Tuesday, 11 September 2012

Hope Springs - The boredom of long-term marriage.



Hope Springs, the new film starring Meryl Streep and Tommy Lee Jones, highlights a growing trend among 'silver wedding’ couples to turn to relationship counsellors. It tells the story of a meek empty-nester, Kay (played by Meryl Streep), and her curmudgeonly husband, Arnold (Tommy Lee Jones), embarking on a week’s intensive marriage therapy.

Paula Hall, a counsellor for Relate, who has seen and enjoyed the film, says it is an uncannily accurate reflection of the boredom of many long-term marriages and the indifference couples develop towards each other.

“There’s a very moving scene in which Meryl Streep dresses up seductively but her husband doesn’t notice,” says Hall. “It’s a moment many of my clients have had, realising they have become invisible to their partners. I see so many couples who are best friends and run a very efficient home, but they no longer see each other in a sexual way.

“For many long-term couples, it’s really hard to define what’s wrong,” Hall continues. “Everything is very practical; for example, Streep and her husband sleep in separate beds because he snores, but they just don’t connect any more. Marriages have always been like this, but it didn’t used to matter so much, because after 30 years, you’d be ready for your pipe and slippers. But now we live so much longer, you might be married for another 30 years and you can’t tolerate such a passion-free existence.”

Relationship counsellor Andrew G Marshall, author of I Love You, But I’m Not in Love With You, confirms that an increasing number of his clients are “silver-wedding couples”. “I used to very seldom see anyone over the age of 45, but now it’s perfectly common to see couples in their late fifties or early sixties,” he says.

One reason for this is that therapy is no longer regarded as suspicious. “People now understand that therapists don’t all come from Germany and speak in a strange accent and ask clients to talk about their mothers.

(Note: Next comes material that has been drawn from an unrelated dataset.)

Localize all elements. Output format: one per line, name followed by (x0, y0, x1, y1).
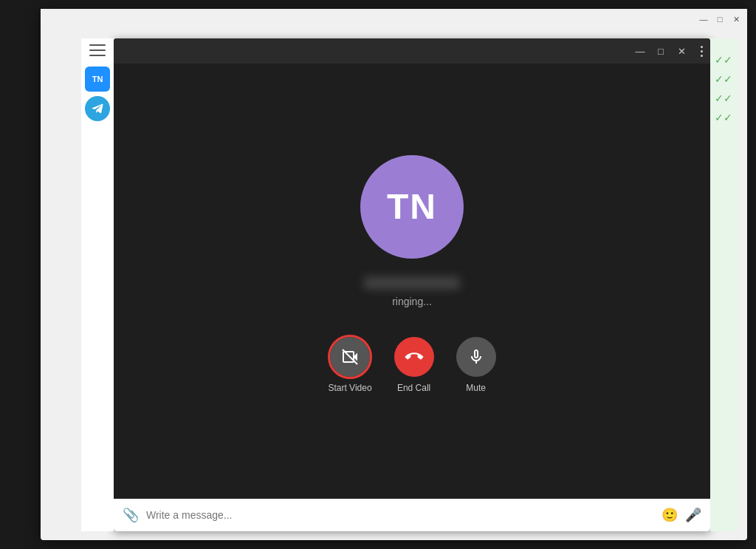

They have also realised that talking to each other might not be so terrible.”

Late middle-age is also the time when people can no longer escape their mortality. “There’s nothing that so forcefully brings home to you that life’s not forever as sitting at the bedside of a very elderly parent,” says Marshall. “Couples of this age find themselves in that situation and it forces them to address issues they’ve put off tackling for five, 10 years, thinking there would always be time later. Now they think: 'This is later, and I can’t put up with this any more.’”

Geraldine Bedell, editor of the online site Gransnet, says that a proportion of the site’s members have found it a therapeutic place to vent about long-term relationships. “It has given many the courage to leave partners whom in hindsight they wished they’d left much sooner,” she says.

According to Bedell, retirement can be a make-or-break time for many relationships. “We see a lot of posts about husbands being at home all day and not giving their wives enough space and autonomy. Men develop theories about household management, what the wife should buy, how she should cook, which can make their partners furious.

“There are also a lot of tales about formerly very happy sexual relationships, where the man has suddenly stopped having sex without explanation, and that makes the woman very unhappy.”

But can counselling help? A study by Northwestern University in Illinois found that 70 per cent of couples felt happier with their marriages post-therapy, citing lower levels of conflict and improved communication, although the researchers warned that “improvement often doesn’t catapult couples into the realm of the genuinely happily married”.

Paula Hall insists that long-term relationships can be saved. “As in the film, most marriages don’t end in drama, the connection just dies as you both change. You do change over time, but counselling gives you the chance to rediscover each other, to rejuvenate things.  The vital thing is to tackle problems when they arise, not when you’re already exchanging solicitors’ letters,” Hall adds. “If you think, 'Things could be better than this,’ then do something about it.”